Varun Gandhi declines invite to speak at Oxford on India under Modi’s leadership
The development came at a time when Congress leader Rahul Gandhi is being criticised by the BJP for the comments he made in London about Indian democracy.
Bharatiya Janata Party MP Varun Gandhi on Friday said that he has turned down an invitation to participate in a debate organised by the Oxford University on whether India is on the right path under Prime Minister Narendra Modi’s leadership.
The development came at a time when his cousin and Congress leader Rahul Gandhi is being criticised by the BJP for his speech in London.
The former Congress president had claimed that India was facing an attack on the basic structure of its democracy and a “full-scale assault” on the institutions of the country. He also told British MPs that microphones of Opposition leaders were muted in Parliament and described the Rashtriya Swayamsevak Sangh as a “fundamentalist” and “fascist” organisation.
During a lecture at the Cambridge University, Rahul Gandhi had claimed that several politicians, including himself, were under surveillance using Israeli-made Pegasus spyware.
BJP leaders and several senior ministers have accused Gandhi of defaming India on foreign soil and asked him to apologise for his remarks. His comments have also led to an uproar in Parliament, with both the Lok Sabha and Rajya Sabha failing to carry out any significant proceedings since the second leg of the Budget Session started on Monday.
Oxford Union’s President Matthew Dick invited Varun Gandhi to participate in the debate, scheduled between April and June, reported PTI.
“Against the backdrop of ever-strong popularity among voters, it is imperative to discuss whether the BJP’s direction under Modi has been more polarising than unifying,” the invite said. “The question then becomes: what [or who] is the right path for India as it forges ahead into the future?”
However, the MP from Uttar Pradesh’s Pilibhit in his response said that there is no merit or integrity in voicing domestic challenges at an international forum and that such a step will be a “dishonourable act”.
The BJP leader also said that he believed the topic of the debate was one with a predefined conclusion.
“As an elected representative, I see it as my job to strengthen our system by studying and evaluating policy initiatives and offering feedback; by taking up issues of national interest and suggesting possible solutions; by engaging with the public to raise and showcase legitimate concerns,” he added. “It is a priority to participate in the national debate both within Parliament and through other fora in a constant and constructive manner.”
Notably, Varun Gandhi has been vocal about his criticism of the Centre’s policies.

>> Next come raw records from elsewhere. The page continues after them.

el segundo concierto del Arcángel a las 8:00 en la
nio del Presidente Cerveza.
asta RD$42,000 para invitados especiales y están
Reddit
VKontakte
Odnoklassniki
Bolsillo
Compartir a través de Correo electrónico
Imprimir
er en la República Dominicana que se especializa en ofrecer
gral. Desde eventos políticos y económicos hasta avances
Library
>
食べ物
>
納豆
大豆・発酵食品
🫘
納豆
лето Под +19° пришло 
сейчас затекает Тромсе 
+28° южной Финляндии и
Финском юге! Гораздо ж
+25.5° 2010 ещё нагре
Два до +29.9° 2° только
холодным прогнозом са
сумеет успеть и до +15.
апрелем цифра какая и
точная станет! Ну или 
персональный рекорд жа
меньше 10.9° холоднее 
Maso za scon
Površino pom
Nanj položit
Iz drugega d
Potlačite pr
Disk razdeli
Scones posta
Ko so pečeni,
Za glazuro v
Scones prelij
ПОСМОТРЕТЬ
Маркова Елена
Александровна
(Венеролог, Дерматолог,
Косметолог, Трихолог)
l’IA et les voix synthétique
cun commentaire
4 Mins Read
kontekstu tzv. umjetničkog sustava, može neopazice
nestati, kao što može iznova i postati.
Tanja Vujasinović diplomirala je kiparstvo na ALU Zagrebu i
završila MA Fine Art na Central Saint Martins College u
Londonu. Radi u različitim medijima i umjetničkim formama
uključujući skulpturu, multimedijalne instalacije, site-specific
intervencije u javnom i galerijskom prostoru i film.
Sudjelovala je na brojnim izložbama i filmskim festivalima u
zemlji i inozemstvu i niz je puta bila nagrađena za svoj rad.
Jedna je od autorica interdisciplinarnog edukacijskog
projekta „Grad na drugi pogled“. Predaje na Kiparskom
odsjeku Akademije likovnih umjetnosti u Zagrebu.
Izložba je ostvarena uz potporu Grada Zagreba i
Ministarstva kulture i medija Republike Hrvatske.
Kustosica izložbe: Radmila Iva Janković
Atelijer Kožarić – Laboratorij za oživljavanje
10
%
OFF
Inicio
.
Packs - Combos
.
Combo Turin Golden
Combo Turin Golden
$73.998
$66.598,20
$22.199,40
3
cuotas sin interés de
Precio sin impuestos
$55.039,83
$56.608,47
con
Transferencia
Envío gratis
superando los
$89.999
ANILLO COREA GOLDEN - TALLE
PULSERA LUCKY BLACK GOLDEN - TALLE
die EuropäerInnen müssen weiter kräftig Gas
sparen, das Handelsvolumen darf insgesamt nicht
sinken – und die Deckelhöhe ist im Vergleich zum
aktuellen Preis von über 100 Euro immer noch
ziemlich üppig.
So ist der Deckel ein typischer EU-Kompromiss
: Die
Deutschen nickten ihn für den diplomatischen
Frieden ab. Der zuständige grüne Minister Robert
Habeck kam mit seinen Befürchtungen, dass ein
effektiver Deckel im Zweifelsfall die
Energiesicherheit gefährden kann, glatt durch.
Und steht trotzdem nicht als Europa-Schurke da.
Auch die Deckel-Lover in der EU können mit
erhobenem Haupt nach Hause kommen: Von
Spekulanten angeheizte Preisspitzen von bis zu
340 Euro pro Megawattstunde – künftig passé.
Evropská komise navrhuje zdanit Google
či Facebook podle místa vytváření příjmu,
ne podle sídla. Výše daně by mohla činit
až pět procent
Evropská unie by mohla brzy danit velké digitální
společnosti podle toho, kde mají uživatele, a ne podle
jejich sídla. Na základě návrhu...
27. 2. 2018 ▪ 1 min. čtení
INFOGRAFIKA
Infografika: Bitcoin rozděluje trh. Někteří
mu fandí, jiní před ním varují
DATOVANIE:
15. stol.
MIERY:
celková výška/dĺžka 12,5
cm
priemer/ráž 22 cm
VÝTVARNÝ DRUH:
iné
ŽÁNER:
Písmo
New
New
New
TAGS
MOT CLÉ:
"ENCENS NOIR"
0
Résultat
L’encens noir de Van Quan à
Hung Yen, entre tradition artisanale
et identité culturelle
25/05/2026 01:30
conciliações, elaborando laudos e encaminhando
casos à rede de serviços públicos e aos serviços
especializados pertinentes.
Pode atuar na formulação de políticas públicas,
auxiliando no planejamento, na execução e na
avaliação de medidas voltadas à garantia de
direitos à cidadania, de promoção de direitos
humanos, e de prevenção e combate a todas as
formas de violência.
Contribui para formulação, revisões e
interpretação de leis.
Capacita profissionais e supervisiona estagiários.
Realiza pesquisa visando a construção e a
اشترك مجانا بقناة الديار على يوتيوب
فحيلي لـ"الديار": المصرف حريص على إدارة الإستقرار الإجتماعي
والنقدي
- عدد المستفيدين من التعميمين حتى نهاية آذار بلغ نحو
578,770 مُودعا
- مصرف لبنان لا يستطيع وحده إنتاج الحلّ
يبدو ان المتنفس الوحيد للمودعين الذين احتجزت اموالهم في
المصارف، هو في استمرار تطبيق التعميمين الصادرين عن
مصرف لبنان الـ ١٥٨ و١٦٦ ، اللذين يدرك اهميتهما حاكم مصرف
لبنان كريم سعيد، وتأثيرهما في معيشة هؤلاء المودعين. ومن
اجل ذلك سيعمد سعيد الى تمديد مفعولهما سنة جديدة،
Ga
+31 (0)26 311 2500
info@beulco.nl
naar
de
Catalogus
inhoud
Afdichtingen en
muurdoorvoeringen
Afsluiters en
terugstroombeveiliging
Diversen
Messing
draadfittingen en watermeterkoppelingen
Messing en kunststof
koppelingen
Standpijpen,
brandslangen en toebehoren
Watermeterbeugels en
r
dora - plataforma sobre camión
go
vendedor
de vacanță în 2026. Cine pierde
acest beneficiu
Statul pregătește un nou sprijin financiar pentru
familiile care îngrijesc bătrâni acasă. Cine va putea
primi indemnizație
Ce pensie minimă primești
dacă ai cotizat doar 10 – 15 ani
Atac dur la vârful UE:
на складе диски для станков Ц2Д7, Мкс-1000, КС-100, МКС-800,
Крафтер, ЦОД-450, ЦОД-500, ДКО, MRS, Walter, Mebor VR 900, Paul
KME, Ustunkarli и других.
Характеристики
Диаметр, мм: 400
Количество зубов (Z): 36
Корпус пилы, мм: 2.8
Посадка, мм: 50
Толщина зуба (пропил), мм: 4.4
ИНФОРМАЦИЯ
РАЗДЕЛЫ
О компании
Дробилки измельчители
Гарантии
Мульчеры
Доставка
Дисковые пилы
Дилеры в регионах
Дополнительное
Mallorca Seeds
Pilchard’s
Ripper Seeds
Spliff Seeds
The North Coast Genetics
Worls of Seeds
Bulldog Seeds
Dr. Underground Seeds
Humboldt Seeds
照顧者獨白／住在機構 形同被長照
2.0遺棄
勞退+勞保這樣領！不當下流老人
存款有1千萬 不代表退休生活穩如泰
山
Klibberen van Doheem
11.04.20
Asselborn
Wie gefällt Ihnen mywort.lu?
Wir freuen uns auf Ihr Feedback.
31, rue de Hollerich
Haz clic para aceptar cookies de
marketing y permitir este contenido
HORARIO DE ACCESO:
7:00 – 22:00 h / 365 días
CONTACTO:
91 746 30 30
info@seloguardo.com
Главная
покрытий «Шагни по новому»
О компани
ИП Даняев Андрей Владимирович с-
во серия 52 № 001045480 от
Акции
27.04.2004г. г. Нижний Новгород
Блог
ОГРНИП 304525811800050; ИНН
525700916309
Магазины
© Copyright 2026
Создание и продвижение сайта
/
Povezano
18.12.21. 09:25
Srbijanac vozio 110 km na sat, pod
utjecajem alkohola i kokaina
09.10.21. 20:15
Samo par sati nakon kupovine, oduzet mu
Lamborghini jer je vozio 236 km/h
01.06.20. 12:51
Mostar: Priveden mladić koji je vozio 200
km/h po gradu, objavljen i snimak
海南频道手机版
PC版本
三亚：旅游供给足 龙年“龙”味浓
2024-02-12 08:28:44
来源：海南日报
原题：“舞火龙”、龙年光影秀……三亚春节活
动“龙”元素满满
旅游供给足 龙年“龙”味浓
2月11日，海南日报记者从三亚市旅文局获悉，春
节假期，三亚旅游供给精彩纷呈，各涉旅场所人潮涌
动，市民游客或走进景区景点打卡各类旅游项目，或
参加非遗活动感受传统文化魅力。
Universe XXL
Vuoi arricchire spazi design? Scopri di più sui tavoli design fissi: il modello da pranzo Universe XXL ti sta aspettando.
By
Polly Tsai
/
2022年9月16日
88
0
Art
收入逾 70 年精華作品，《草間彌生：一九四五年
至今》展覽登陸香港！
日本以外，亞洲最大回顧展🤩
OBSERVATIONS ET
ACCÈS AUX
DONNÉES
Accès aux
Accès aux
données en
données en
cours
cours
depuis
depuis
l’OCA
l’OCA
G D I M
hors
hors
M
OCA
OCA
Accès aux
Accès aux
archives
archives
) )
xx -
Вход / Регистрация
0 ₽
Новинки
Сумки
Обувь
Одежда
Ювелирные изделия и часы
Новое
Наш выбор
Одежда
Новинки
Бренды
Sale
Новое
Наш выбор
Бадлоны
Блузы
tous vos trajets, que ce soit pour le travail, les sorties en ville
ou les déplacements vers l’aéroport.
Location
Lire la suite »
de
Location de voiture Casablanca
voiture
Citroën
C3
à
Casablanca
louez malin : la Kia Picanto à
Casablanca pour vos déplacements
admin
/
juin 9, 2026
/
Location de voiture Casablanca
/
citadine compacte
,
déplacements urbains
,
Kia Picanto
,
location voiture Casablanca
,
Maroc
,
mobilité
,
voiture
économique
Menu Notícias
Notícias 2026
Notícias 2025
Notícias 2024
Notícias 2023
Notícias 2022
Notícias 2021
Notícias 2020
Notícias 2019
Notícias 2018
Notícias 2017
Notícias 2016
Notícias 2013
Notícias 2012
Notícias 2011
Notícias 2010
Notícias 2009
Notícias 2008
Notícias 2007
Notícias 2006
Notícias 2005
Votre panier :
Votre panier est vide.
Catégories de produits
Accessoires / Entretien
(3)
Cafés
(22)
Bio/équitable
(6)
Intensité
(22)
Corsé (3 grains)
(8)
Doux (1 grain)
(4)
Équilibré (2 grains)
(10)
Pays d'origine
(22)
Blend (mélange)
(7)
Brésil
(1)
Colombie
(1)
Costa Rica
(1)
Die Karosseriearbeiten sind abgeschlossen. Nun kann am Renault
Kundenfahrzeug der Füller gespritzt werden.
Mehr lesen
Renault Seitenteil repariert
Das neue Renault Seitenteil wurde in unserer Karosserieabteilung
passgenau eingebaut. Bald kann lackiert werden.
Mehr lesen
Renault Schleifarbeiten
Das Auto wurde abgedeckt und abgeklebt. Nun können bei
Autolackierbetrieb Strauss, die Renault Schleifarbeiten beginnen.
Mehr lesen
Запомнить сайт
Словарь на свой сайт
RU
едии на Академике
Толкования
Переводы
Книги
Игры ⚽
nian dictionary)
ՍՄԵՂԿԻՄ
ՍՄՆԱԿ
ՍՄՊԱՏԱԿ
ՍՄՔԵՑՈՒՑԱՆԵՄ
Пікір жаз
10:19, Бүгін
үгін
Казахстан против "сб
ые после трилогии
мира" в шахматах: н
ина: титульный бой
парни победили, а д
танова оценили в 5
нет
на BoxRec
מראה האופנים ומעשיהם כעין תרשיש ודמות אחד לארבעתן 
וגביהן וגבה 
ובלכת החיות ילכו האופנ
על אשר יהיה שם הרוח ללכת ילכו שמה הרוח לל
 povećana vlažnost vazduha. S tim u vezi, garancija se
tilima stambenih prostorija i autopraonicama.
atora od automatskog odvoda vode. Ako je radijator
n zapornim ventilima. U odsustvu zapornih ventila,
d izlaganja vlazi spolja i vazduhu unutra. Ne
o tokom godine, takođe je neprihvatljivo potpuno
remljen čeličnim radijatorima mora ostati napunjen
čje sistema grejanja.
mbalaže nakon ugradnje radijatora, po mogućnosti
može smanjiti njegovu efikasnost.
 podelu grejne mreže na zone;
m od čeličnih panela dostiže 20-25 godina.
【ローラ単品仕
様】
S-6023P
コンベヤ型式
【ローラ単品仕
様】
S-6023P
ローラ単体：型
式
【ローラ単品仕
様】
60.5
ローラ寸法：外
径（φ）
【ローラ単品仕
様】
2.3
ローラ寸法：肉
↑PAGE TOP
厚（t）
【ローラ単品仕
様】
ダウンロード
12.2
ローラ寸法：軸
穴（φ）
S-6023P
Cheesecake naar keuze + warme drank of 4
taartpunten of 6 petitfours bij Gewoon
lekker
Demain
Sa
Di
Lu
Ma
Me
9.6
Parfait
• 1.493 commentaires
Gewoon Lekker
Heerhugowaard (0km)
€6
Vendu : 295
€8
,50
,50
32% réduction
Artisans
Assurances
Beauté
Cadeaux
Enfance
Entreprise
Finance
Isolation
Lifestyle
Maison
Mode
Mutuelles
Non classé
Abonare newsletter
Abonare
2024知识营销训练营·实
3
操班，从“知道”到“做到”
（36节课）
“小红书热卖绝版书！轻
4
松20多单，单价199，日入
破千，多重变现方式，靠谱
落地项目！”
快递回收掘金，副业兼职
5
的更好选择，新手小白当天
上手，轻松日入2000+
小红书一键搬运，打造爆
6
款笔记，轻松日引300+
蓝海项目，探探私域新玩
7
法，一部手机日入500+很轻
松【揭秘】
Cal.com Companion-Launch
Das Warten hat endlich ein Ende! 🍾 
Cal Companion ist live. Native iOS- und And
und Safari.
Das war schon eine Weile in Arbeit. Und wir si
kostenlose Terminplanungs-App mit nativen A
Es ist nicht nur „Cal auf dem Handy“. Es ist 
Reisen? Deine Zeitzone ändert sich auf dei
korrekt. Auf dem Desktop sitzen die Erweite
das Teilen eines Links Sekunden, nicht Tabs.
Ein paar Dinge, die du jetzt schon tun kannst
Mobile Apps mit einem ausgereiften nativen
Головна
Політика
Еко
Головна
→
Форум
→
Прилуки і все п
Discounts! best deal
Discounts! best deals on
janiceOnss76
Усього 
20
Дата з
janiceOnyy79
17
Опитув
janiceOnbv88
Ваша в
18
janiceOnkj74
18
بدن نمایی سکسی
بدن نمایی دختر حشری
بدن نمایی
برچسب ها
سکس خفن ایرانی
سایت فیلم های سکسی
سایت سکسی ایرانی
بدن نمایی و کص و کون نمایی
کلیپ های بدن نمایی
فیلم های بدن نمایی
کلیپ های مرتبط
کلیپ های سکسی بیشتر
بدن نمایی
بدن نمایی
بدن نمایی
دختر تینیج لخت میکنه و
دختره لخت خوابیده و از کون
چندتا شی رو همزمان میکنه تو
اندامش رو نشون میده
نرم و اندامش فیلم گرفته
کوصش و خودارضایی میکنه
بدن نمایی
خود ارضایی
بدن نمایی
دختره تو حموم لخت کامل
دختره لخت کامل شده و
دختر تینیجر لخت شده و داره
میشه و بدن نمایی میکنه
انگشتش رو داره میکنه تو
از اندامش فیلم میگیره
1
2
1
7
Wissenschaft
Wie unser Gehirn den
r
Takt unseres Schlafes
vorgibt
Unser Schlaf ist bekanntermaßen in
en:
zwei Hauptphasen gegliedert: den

He was also dropped from the BJP’s national executive committee in 2021 after he had strongly criticised the violence in Uttar Pradesh’s Lakhimpur Kheri district where eight people, four of them farmers, were killed during a protest against the Centre’s now-repealed agriculture laws.
In January, the politician had said that no patient suffering from a rare disease has benefitted from the Centre’s policy that assures them financial support. In a letter to Union Health Minister Mansukh Mandaviya, Varun Gandhi had urged him to provide financial support under the scheme.